PCS Band Plan. Source:

- Using Remote Radio Heads (RRH) for their existing CDMA/EVDO network and upcoming LTE network
* RRH moves the base station amplifier from the bottom of the tower to the top of the tower.  This eliminates the attenuation of long runs of coax cable up the tower.  According to this spec sheet from Andrews, 100FT of 1 ¼ coax has a loss of 1.6dB at 1900MHz, or a power loss of 31% at the top of the tower.  Thus going with the RRH solution should yield 30%+ more power output along with a 30% increase in receive power over today’s coax solution.
* This should improve coverage and performance of Sprint’s existing CDMA/EVDO network.  The combination of the 800MHz spectrum and RRH should really help Sprint’s voice coverage.

Sprint is using three RRH per face (1 for 800MHz CDMA, 1 for PCS EVDO, 1 for PCS LTE)

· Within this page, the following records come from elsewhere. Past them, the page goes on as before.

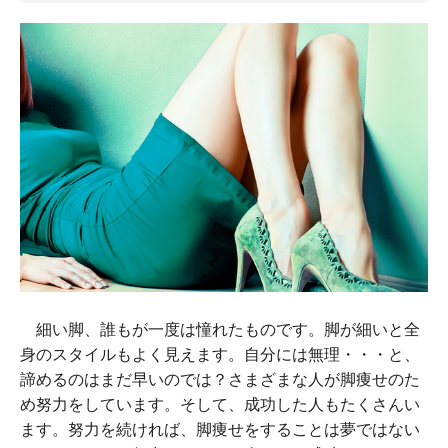
細い脚、誰もが一度は憧れたものです。脚が細いと全
身のスタイルもよく見えます。自分には無理・・・と、
諦めるのはまだ早いのでは？さまざまな人が脚痩せのた
め努力をしています。そして、成功した人もたくさんい
ます。努力を続ければ、脚痩せをすることは夢ではない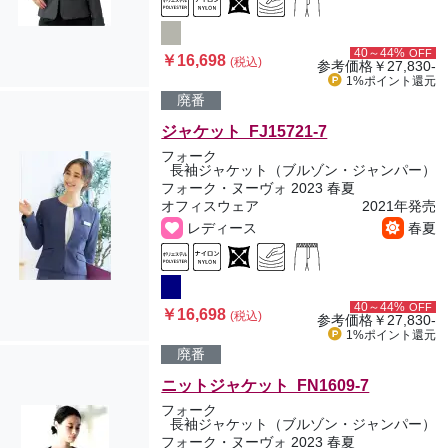
40～44%
OFF
￥16,698
(税込)
参考価格
￥27,830-
1%ポイント
還元
廃番
ジャケット FJ15721-7
フォーク
長袖ジャケット（ブルゾン・ジャンパー）
フォーク・ヌーヴォ 2023 春夏
オフィスウェア
2021年発売
レディース
春夏
40～44%
OFF
￥16,698
(税込)
参考価格
￥27,830-
1%ポイント
還元
廃番
ニットジャケット FN1609-7
フォーク
長袖ジャケット（ブルゾン・ジャンパー）
フォーク・ヌーヴォ 2023 春夏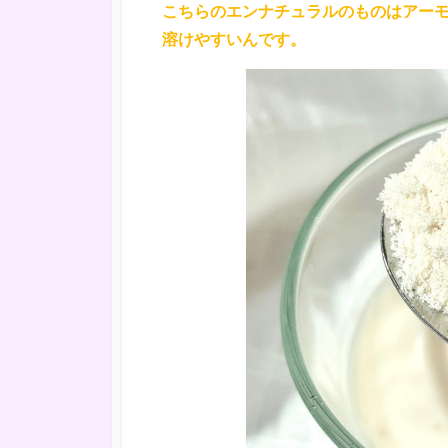
こちらのエンナチュラルのものはアー
溶けやすいんです。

At the end of the day Sprint will have a CDMA/EVDO/LTE network, just like Verizon Wireless.  By consolidating its cell sites and turning off iDEN, Sprint will save a ton of money on operating expenses.  It is interesting that Sprint is investing a lot of time and money upgrading CDMA/EVDO instead of just focusing on deploying LTE.  Additionally, with MetroPCS, AT&T, and Verizon Wireless all committing to VOLTE it is interesting that Sprint is planning on deploying CDMA 1X Advanced for voice calls.  Sprint must have believed that its CDMA/EVDO networks could be greatly improved with Network Vision and that both these technologies will be around for some time.  Sprint has been successful at finding ways to monetize its old networks, such as offering Boost Mobile prepaid service over its iDEN network.  As postpaid customers move to LTE, Sprint could offer competitively priced but slower data services overs its CDMA/EVDO network to maximize its investment.

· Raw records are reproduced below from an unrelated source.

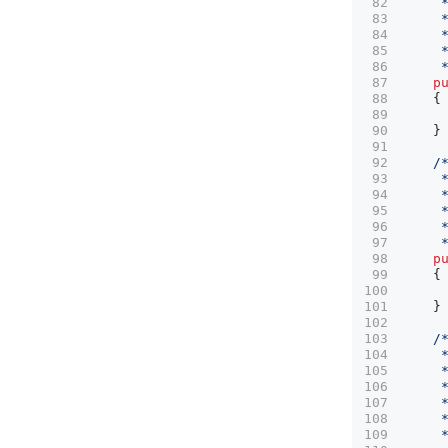
     
p
{
}
     
p
{
}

The one element that was left out of Network Vision is Clearwire which Sprint owns 54% of the company.  If Clearwire partnered with Sprint, like Lightsquared attempted before all their GPS interference issues, Clearwire’s network consolidation could save a great deal of money for the small carrier.  Clearwire will be upgrading its network to LTE, but it will be based on TD-LTE technology instead of FDD-LTE that all the other US carriers are using.  Clearwire’s 2.5GHz spectrum limits its usefulness to urban areas and the high cell density needed for good coverage makes network expansion expensive.  Clearwire is hoping to sell extra LTE capacity to the major wireless carriers, but using a different LTE technology and a separate frequency band than everyone else will make this difficult. While Sprint’s issues with Clearwire remain, Network Vision is a huge step in the right direction for Sprint.  One complete it will offer much greater voice coverage, improved EVDO performance, and most importantly bring Sprint into the LTE game.